The vectors element are infinite sequence of real numbers (x_1, x_2,\ldots).
The inner product has the common form: x_iy_i
You mean \sum^{\infty}_{i=1}x_iy_i
mnb96 said:
The problem now is that the vectors have an infinite number of elements, so the L2-norm of many vectors would be eventually equal to +Infinity.

- Is that admitted?
Yes, provided you restrict yourself to the subspace of sequences that have a finite norm, that is, for which the infinite series \sum x_i^2 converges to a finite limit. Ignore the series that do not converge -- those sequences are not elements of the inner product space.

mnb96 said:
- How can one define an orthonormal base for such a space?
How would you answer this for the space of sequences of length N? It's almost the same answer here.

(By the way, this post should really be in the Linear & Abstract Algebra forum!)
 
I am not sure about what I am about to say, but as far as I understood, the inner-product that goes to +Infinity is always admitted: there is nothing in the definition of inner-product that prevents it to be so.

Since an inner-product-space is apparently just a vector space with an inner product, we have to admit that also those series \sum^{\infty}_{i=1}x_iy_i which do not converge are allowed.

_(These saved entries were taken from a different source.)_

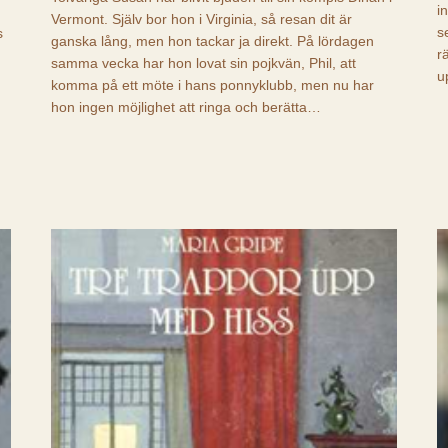
i
Vermont. Själv bor hon i Virginia, så resan dit är
s
s
ganska lång, men hon tackar ja direkt. På lördagen
r
samma vecka har hon lovat sin pojkvän, Phil, att
u
komma på ett möte i hans ponnyklubb, men nu har
hon ingen möjlighet att ringa och berätta…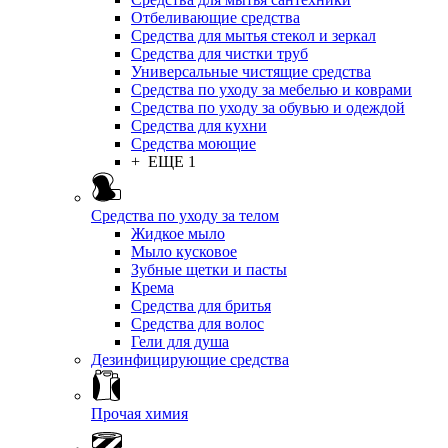
Отбеливающие средства
Средства для мытья стекол и зеркал
Средства для чистки труб
Универсальные чистящие средства
Средства по уходу за мебелью и коврами
Средства по уходу за обувью и одеждой
Средства для кухни
Средства моющие
+ ЕЩЕ 1
Средства по уходу за телом
Жидкое мыло
Мыло кусковое
Зубные щетки и пасты
Крема
Средства для бритья
Средства для волос
Гели для душа
Дезинфицирующие средства
Прочая химия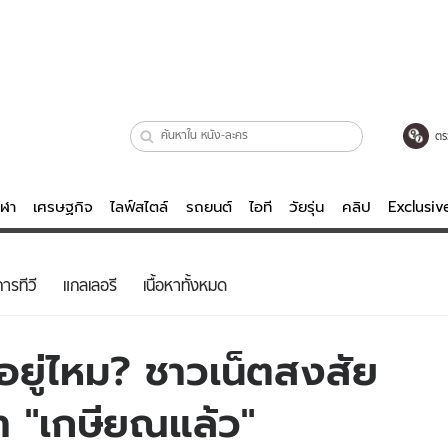
ตร
ีฬา
เศรษฐกิจ
ไลฟ์สไตล์
รถยนต์
ไอที
วัยรุ่น
คลิป
Exclusi
ตรวจหวย
ไลฟ์สไตล์
บันเทิงค
ารทีวี
แกลเลอรี
เนื้อหาทั้งหมด
ผู้หญิง
หนัง-ละคร
ผู้ชาย
เพลง
งอยู่ไหม? ชาวเน็ตสงสัย
ย
วัยรุ่น
เกมส์
 "เกษียณแล้ว"
ไอที
คลิป
รถยนต์
พอดแคสต์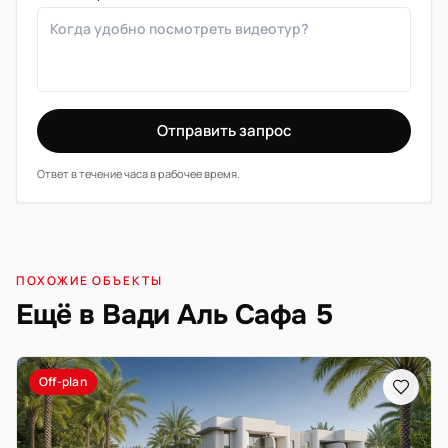
Отправить запрос
Ответ в течение часа в рабочее время.
ПОХОЖИЕ ОБЪЕКТЫ
Ещё в Вади Аль Сафа 5
Off-plan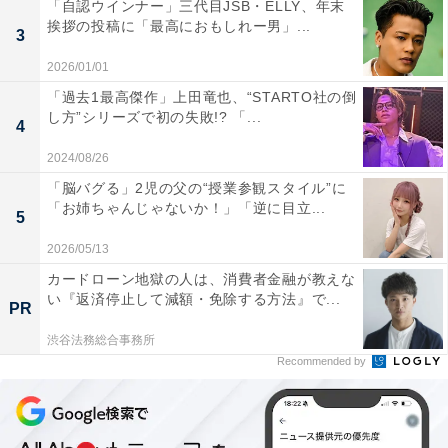
「自認ウインナー」三代目JSB・ELLY、年末
挨拶の投稿に「最高におもしれー男」...
3
2026/01/01
「過去1最高傑作」上田竜也、“STARTO社の倒
し方”シリーズで初の失敗!? 「...
4
2024/08/26
「脳バグる」2児の父の“授業参観スタイル”に
「お姉ちゃんじゃないか！」「逆に目立...
5
2026/05/13
カードローン地獄の人は、消費者金融が教えな
い『返済停止して減額・免除する方法』で...
PR
渋谷法務総合事務所
Recommended by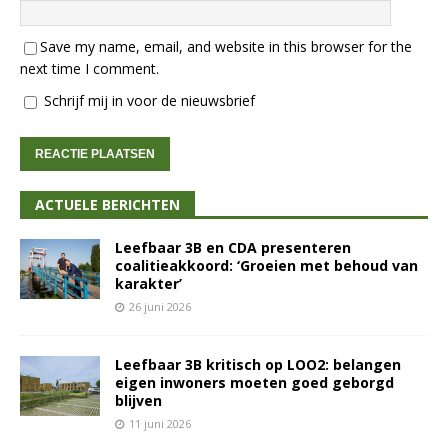
Save my name, email, and website in this browser for the
next time I comment.
Schrijf mij in voor de nieuwsbrief
ACTUELE BERICHTEN
Leefbaar 3B en CDA presenteren
coalitieakkoord: ‘Groeien met behoud van
karakter’
26 juni 2026
Leefbaar 3B kritisch op LOO2: belangen
eigen inwoners moeten goed geborgd
blijven
11 juni 2026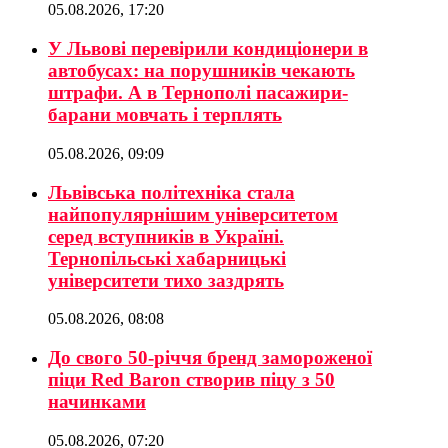
05.08.2026, 17:20
У Львові перевірили кондиціонери в
автобусах: на порушників чекають
штрафи. А в Тернополі пасажири-
барани мовчать і терплять
05.08.2026, 09:09
Львівська політехніка стала
найпопулярнішим університетом
серед вступників в Україні.
Тернопільські хабарницькі
університети тихо заздрять
05.08.2026, 08:08
До свого 50-річчя бренд замороженої
піци Red Baron створив піцу з 50
начинками
05.08.2026, 07:20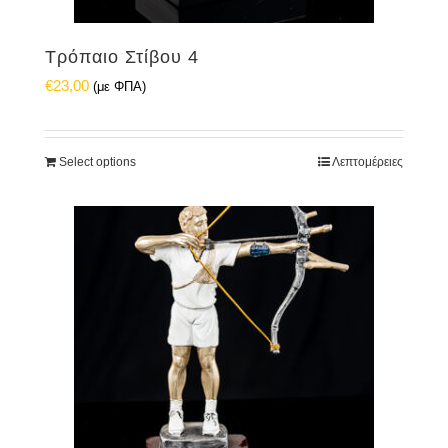
Τρόπαιο Στίβου 4
€
23,00
(με ΦΠΑ)
Select options
Λεπτομέρειες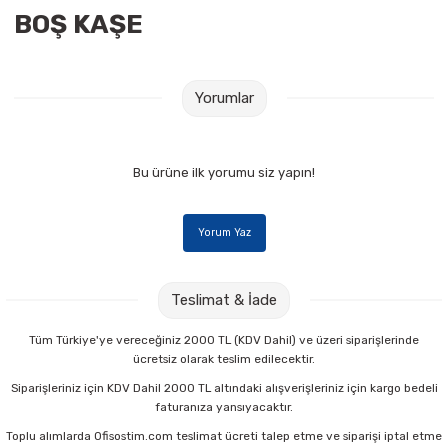
BOŞ KAŞE
Raptiye & İğneler
Tual
Silgiler
Akrilik Boyalar
Yorumlar
Sümen Takımları
Beslenme Çantaları
Zımba Tel Sökücüleri
Cam Boyaları
Bu ürüne ilk yorumu siz yapın!
Zımba Telleri
Ebru Boyaları
Yorum Yaz
Zımbalar
Fırçalar
Teslimat & İade
Daksiller
Guaj Boyaları
Tüm Türkiye'ye vereceğiniz 2000 TL (KDV Dahil) ve üzeri siparişlerinde
ücretsiz olarak teslim edilecektir.
Kaşe Gereçleri
Kuru Boyalar
Siparişleriniz için KDV Dahil 2000 TL altındaki alışverişleriniz için kargo bedeli
faturanıza yansıyacaktır.
Yapıştırıcılar
Mum Boyalar
Toplu alımlarda Ofisostim.com teslimat ücreti talep etme ve siparişi iptal etme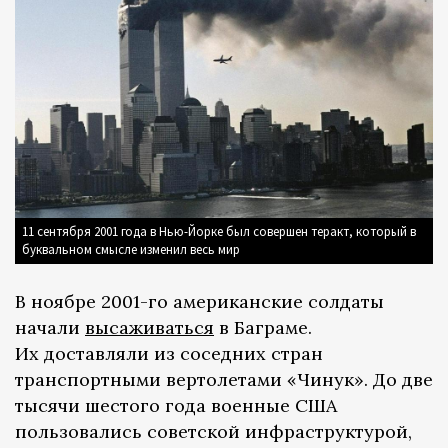
11 сентября 2001 года в Нью-Йорке был совершен теракт, который в
буквальном смысле изменил весь мир
В ноябре 2001-го американские солдаты
начали
высаживаться
в Баграме.
Их доставляли из соседних стран
транспортными вертолетами «Чинук». До две
тысячи шестого года военные США
пользовались советской инфраструктурой,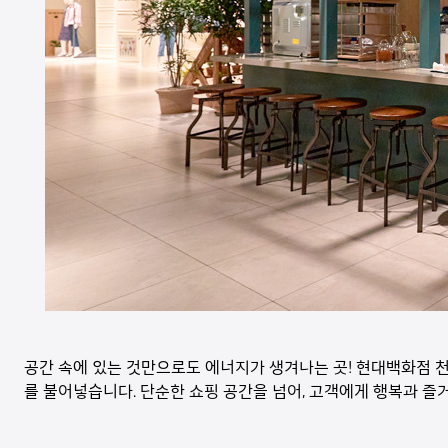
공간 속에 있는 것만으로도 에너지가 생겨나는 곳! 현대백화점 천호
를 불어넣습니다. 단순한 쇼핑 공간을 넘어, 고객에게 행복과 즐거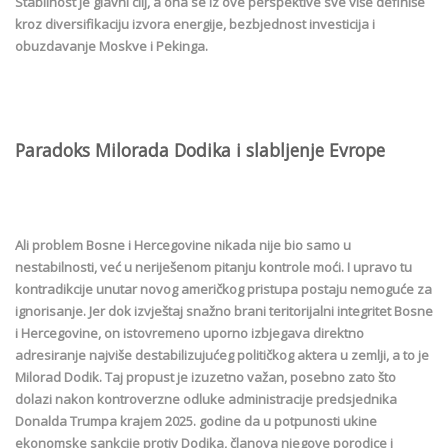
Stabilnost je glavni cilj, a ona se iz ove perspektive sve više definiše
kroz diversifikaciju izvora energije, bezbjednost investicija i
obuzdavanje Moskve i Pekinga.
Paradoks Milorada Dodika i slabljenje Evrope
Ali problem Bosne i Hercegovine nikada nije bio samo u
nestabilnosti, već u neriješenom pitanju kontrole moći. I upravo tu
kontradikcije unutar novog američkog pristupa postaju nemoguće za
ignorisanje. Jer dok izvještaj snažno brani teritorijalni integritet Bosne
i Hercegovine, on istovremeno uporno izbjegava direktno
adresiranje najviše destabilizujućeg političkog aktera u zemlji, a to je
Milorad Dodik. Taj propust je izuzetno važan, posebno zato što
dolazi nakon kontroverzne odluke administracije predsjednika
Donalda Trumpa krajem 2025. godine da u potpunosti ukine
ekonomske sankcije protiv Dodika, članova njegove porodice i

So, the vectors with Infinite norm are still in the inner product space.

If you add the requirement that those series have always to converge, then you are defining an Hilbert-Space (complete metric).

Now, if we have an Hilbert-space, it is probably easier to define an orthonormal basis.
I am not sure it is possible to define always an orthonormal base for inner products, as I can't see how you could (for example) normalize the squared integral of a sinusoid extendind through the whole real line.
 
I think there is confusion here as to what, exactly L2 means.

The space l2 (small l) is defined as "the set of all infinite sequences {an} such that \sum a_n^2 is finite". The l2 norm is then defined as \sum a_n^2 which is now guaranteed to be finite. And that norm can be derived from an "inner product" \{a_n\}\cdot\{b_n\}= \sum a_nb_n which can be shown to always exist.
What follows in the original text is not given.